[Start of section]

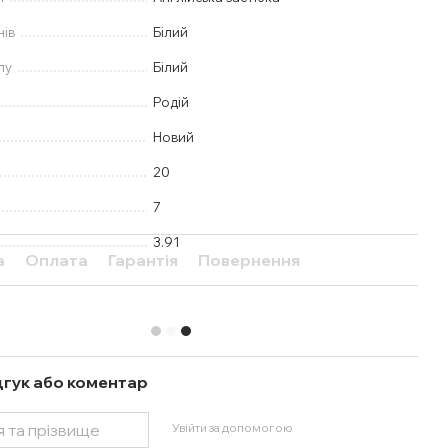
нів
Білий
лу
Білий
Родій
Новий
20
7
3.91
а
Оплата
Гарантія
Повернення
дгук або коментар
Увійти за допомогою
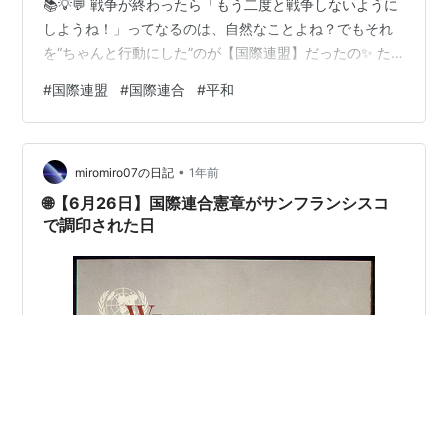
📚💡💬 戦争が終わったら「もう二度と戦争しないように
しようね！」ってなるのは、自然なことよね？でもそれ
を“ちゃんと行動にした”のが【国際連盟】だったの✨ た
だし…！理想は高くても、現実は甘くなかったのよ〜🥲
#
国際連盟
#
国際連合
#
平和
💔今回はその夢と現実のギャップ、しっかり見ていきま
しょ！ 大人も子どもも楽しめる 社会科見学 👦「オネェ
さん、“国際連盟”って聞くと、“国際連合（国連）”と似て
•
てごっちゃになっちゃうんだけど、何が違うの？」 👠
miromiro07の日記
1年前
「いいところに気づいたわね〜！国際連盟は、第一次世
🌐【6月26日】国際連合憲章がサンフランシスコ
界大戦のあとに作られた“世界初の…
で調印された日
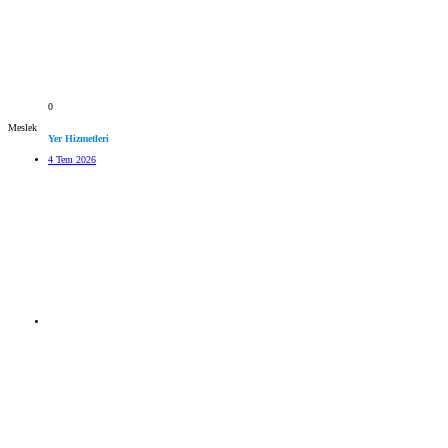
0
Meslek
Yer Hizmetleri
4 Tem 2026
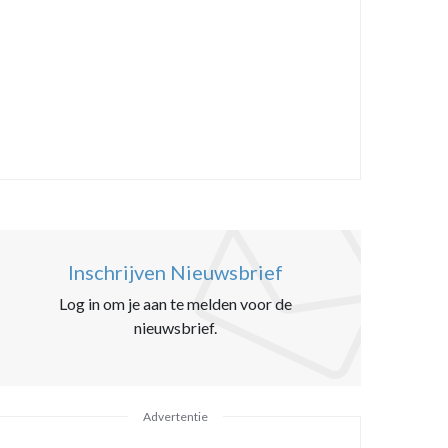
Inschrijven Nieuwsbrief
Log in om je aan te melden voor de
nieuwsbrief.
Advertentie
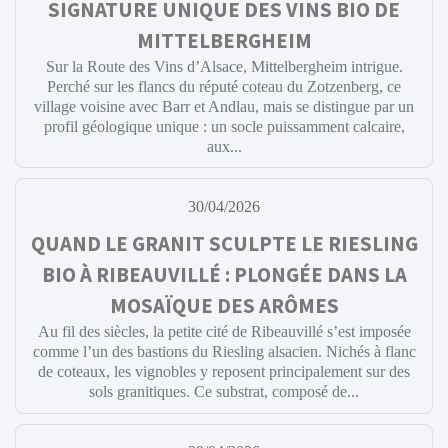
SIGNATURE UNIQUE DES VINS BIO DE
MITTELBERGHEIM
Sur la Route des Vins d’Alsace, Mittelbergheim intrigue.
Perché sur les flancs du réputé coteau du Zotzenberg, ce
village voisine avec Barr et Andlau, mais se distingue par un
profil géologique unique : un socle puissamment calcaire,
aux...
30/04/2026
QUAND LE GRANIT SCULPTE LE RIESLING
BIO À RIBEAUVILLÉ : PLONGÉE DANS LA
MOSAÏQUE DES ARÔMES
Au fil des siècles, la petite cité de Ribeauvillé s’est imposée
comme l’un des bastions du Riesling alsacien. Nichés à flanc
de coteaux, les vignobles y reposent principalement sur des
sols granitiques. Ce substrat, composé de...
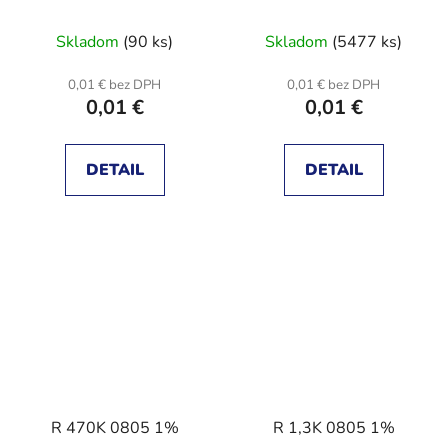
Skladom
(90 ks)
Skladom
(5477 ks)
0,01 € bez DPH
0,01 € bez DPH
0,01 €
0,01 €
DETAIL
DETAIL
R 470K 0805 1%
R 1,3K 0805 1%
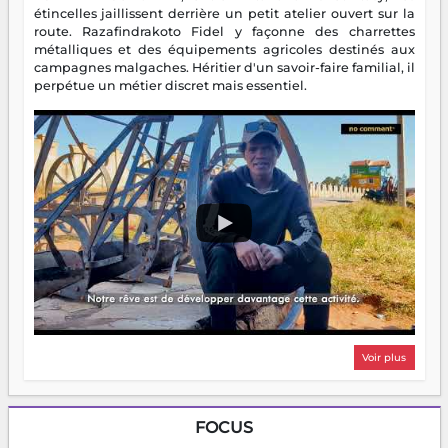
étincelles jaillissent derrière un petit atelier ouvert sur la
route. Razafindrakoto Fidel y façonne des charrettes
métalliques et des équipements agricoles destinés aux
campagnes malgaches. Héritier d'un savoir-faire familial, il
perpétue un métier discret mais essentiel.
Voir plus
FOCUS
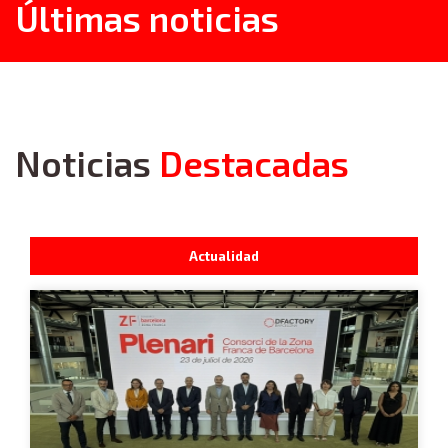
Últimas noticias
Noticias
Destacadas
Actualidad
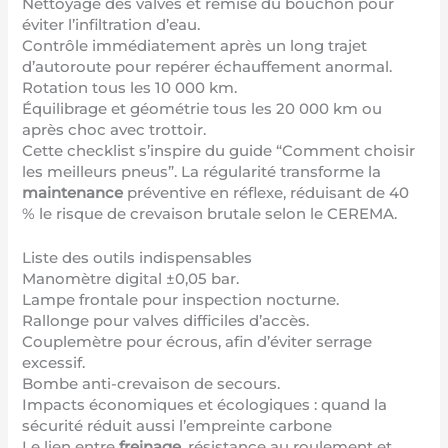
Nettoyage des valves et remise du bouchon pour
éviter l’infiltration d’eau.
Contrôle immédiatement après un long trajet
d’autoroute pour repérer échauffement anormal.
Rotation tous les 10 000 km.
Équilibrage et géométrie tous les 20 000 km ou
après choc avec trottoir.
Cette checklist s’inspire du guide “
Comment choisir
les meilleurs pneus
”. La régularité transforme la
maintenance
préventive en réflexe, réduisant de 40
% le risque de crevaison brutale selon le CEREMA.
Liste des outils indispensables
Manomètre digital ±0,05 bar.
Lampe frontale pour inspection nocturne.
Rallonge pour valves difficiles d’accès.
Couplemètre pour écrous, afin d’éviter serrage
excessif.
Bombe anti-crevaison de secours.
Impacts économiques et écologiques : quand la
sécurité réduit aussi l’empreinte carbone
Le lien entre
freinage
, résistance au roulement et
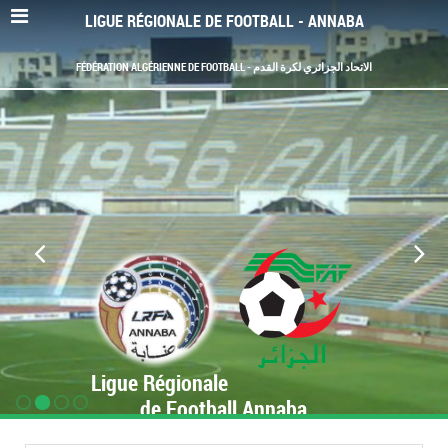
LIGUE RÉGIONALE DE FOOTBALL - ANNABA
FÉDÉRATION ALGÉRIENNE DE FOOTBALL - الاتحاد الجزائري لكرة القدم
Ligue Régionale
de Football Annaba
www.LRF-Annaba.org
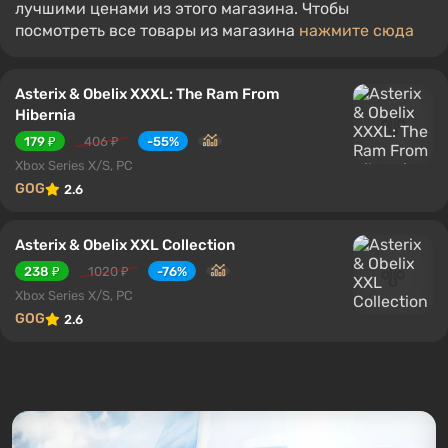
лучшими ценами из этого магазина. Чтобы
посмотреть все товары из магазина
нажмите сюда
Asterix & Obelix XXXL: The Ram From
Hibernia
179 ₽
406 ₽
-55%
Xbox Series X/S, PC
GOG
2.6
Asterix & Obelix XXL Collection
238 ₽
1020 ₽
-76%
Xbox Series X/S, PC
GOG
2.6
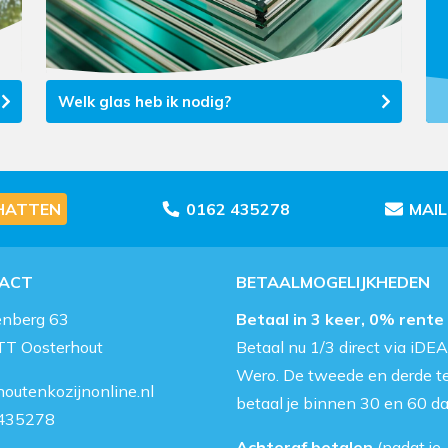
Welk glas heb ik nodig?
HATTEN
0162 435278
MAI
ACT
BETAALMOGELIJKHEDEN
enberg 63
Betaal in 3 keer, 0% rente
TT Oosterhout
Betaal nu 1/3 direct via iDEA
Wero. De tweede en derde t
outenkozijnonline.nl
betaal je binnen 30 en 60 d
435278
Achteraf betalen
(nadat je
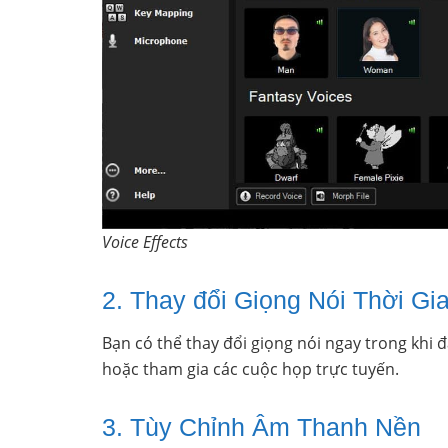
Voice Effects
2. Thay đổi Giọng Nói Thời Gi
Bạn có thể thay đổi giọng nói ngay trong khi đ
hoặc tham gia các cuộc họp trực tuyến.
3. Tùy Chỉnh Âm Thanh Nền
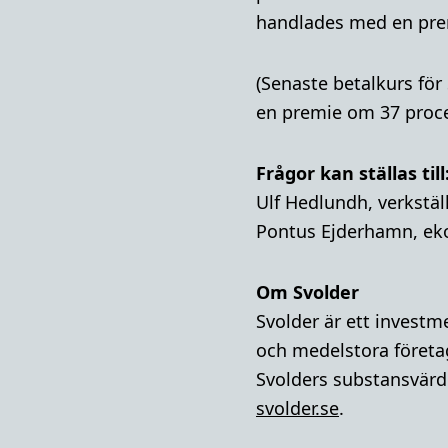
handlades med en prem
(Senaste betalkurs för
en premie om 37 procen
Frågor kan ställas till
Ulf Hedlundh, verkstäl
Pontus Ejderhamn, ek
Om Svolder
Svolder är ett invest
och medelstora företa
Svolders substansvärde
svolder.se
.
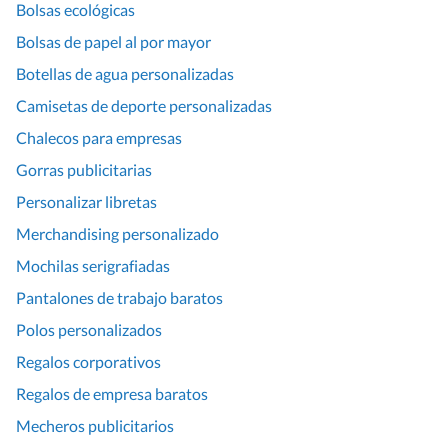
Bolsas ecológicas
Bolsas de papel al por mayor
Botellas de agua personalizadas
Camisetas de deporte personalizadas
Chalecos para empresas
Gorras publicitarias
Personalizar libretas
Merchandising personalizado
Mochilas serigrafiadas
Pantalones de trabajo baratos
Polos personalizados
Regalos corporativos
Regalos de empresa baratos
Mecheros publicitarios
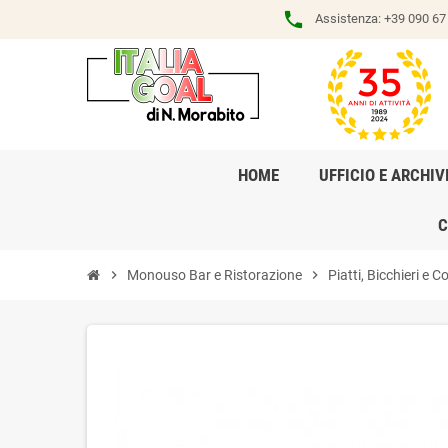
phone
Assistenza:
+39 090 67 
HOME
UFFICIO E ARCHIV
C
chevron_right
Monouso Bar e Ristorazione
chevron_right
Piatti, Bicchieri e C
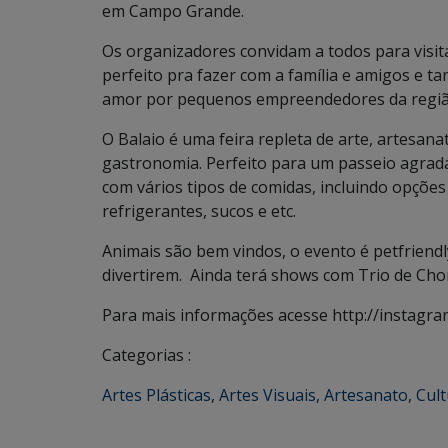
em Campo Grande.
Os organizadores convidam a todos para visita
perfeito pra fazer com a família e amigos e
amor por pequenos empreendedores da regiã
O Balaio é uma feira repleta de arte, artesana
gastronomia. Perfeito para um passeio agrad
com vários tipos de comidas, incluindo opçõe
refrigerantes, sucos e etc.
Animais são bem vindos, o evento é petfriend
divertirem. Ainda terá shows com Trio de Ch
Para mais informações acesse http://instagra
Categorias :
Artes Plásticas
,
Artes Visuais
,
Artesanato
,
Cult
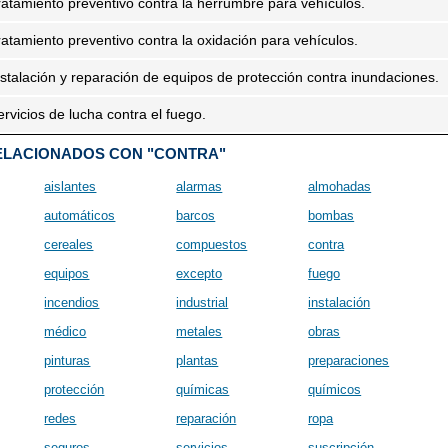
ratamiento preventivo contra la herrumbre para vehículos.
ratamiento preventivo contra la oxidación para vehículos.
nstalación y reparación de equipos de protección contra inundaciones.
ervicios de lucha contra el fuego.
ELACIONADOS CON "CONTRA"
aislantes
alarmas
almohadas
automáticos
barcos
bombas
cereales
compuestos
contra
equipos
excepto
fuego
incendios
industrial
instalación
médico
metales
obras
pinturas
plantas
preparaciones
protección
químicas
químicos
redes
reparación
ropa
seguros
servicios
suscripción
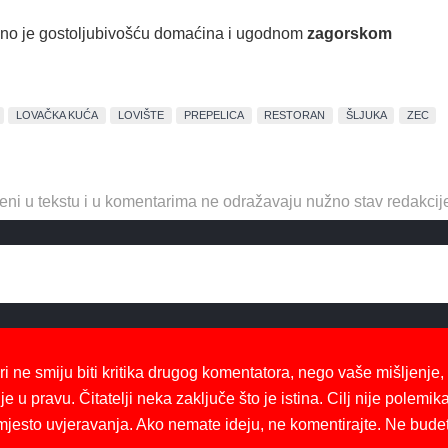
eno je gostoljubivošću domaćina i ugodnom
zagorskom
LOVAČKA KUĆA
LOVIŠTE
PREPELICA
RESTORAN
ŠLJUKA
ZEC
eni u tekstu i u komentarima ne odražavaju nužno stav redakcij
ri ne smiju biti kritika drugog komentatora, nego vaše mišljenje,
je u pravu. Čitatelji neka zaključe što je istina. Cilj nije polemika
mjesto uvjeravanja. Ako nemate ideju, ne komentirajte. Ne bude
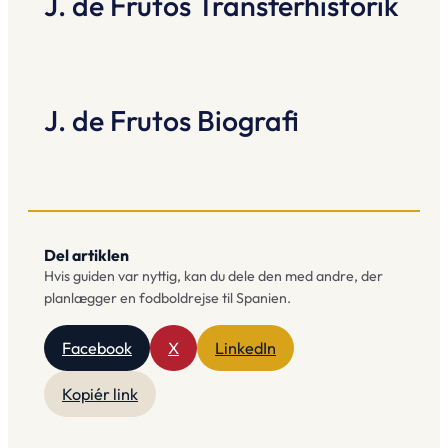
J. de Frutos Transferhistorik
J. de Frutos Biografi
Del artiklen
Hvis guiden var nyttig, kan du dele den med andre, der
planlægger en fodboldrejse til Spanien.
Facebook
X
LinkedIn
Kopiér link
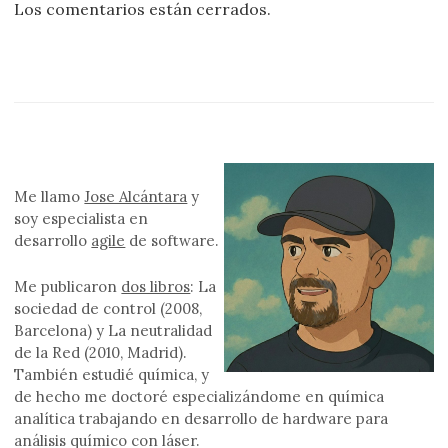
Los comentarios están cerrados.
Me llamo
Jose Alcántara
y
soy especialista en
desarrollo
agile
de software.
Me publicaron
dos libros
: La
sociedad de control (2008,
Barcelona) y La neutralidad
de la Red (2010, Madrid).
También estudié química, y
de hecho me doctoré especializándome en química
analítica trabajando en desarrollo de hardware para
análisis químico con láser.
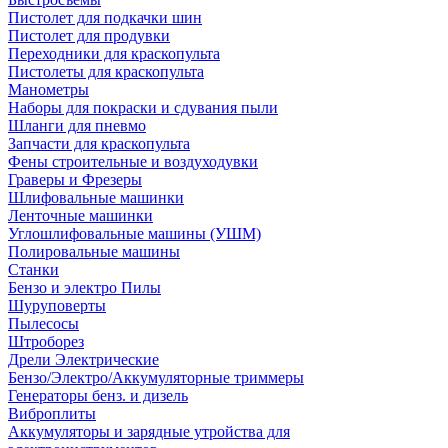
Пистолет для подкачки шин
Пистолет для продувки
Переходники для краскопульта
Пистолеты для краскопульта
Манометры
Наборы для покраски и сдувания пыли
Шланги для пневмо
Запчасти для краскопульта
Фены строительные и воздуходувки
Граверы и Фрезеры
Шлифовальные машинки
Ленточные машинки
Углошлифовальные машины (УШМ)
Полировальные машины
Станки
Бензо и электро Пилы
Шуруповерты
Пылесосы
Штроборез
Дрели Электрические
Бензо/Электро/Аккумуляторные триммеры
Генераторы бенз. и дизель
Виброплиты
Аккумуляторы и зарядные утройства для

[End of section]

WORK TO COMPLETE. The required output is an exact copy of the lines from the start of the material above through the line containing "R 1,3K 0805 1%", inclusive, with no pictures in it.

ANSWER TO THE PROBLEM.
нів
Білий
лу
Білий
Родій
Новий
20
7
3.91
а
Оплата
Гарантія
Повернення
дгук або коментар
Увійти за допомогою
📚💡💬 戦争が終わったら「もう二度と戦争しないように
しようね！」ってなるのは、自然なことよね？でもそれ
を“ちゃんと行動にした”のが【国際連盟】だったの✨ た
だし…！理想は高くても、現実は甘くなかったのよ〜🥲
#
国際連盟
#
国際連合
#
平和
💔今回はその夢と現実のギャップ、しっかり見ていきま
しょ！ 大人も子どもも楽しめる 社会科見学 👦「オネェ
さん、“国際連盟”って聞くと、“国際連合（国連）”と似て
•
てごっちゃになっちゃうんだけど、何が違うの？」 👠
miromiro07の日記
1年前
「いいところに気づいたわね〜！国際連盟は、第一次世
🌐【6月26日】国際連合憲章がサンフランシスコ
界大戦のあとに作られた“世界初の…
で調印された日
0
Meslek
Yer Hizmetleri
4 Tem 2026
Inschrijven Nieuwsbrief
Log in om je aan te melden voor de
nieuwsbrief.
Advertentie
SIGNATURE UNIQUE DES VINS BIO DE
MITTELBERGHEIM
Sur la Route des Vins d’Alsace, Mittelbergheim intrigue.
Perché sur les flancs du réputé coteau du Zotzenberg, ce
village voisine avec Barr et Andlau, mais se distingue par un
profil géologique unique : un socle puissamment calcaire,
aux...
30/04/2026
QUAND LE GRANIT SCULPTE LE RIESLING
BIO À RIBEAUVILLÉ : PLONGÉE DANS LA
MOSAÏQUE DES ARÔMES
Au fil des siècles, la petite cité de Ribeauvillé s’est imposée
comme l’un des bastions du Riesling alsacien. Nichés à flanc
de coteaux, les vignobles y reposent principalement sur des
sols granitiques. Ce substrat, composé de...
Skladom
(90 ks)
Skladom
(5477 ks)
0,01 € bez DPH
0,01 € bez DPH
0,01 €
0,01 €
DETAIL
DETAIL
R 470K 0805 1%
R 1,3K 0805 1%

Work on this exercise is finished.